Everyone inherits the DNA within a cell organelle called the mitochondria from the mother only. Hence maternal haplogroups are defined using variants in an individual’s mitochondrial DNA. Another interesting fact about the mitochondrial DNA is that it does not undergo the process of recombination with other types of DNA (like your nuclear DNA). This means it is inherited as it is with limited changes directly from you mother. Therefore individuals with the same maternal line will share the same maternal haplogroup. Each maternal haplogroup traces back to a single mutation at a specific location and time.

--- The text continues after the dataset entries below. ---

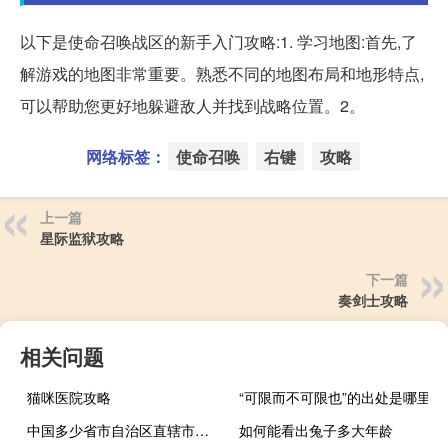
以下是使命召唤战区的新手入门攻略:1. 学习地图:首先,了
解游戏的地图非常重要。熟悉不同的地图布局和地形特点,
可以帮助您更好地躲避敌人并找到战略位置。2。
网络标签：
使命召唤
右键
攻略
上一篇
星际监狱攻略
下一篇
奏剑士攻略
相关问题
猫咪医院攻略
“可限而不可限也”的出处是哪里
中国多少省市自治区直辖市最新
如何能看出兔子多大年龄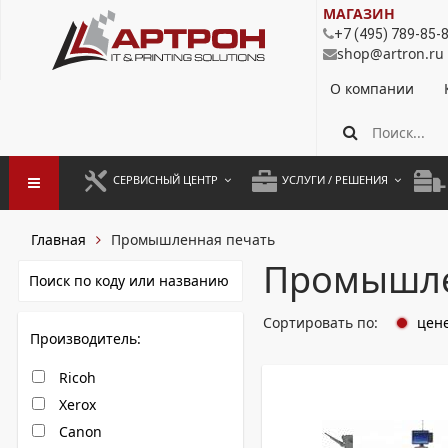
МАГАЗИН
+7 (495) 789-85-
shop@artron.ru
О компании
СЕРВИСНЫЙ ЦЕНТР
УСЛУГИ / РЕШЕНИЯ
ЗАПУСК ОБОРУДОВАНИЯ
АУТСОРСИНГ ПЕЧАТИ
ПОЛ
Главная
Промышленная печать
ГАРАНТИЙНЫЙ РЕМОНТ
ПОКОПИЙНАЯ ПЕЧАТЬ
МОН
Промышле
ДОГОВОРНОЕ ОБСЛУЖИВАНИЕ
КОНТРОЛЬ ПЕЧАТИ
ДУП
Сортировать по:
цен
Производитель:
РЕГЛАМЕНТНЫЕ РАБОТЫ
ЛИЗИНГ
Ricoh
ПРОФИЛАКТИКА И ТО
АРЕНДА ОБОРУДОВАНИЯ
Xerox
РАЗОВЫЕ РЕМОНТЫ
Canon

Y chromosome is found exclusively in males (with the exception of individuals with Klinefelter’s syndrome). The Y chromosome undergoes genetic recombination with the X chromosome at a specific region called the pseudoautosomal region. In other words, this region of the Y chromosome behaves like an autosome in spite of being a sex chromosome. However this a very small fraction. Around 95% of the Y chromosome remains unchanged across generations. This is used to trace your paternal ancestry. Though females do not have a Y chromosome, they would share the same paternal haplogroup with another male member of the direct line (e.g father, brother).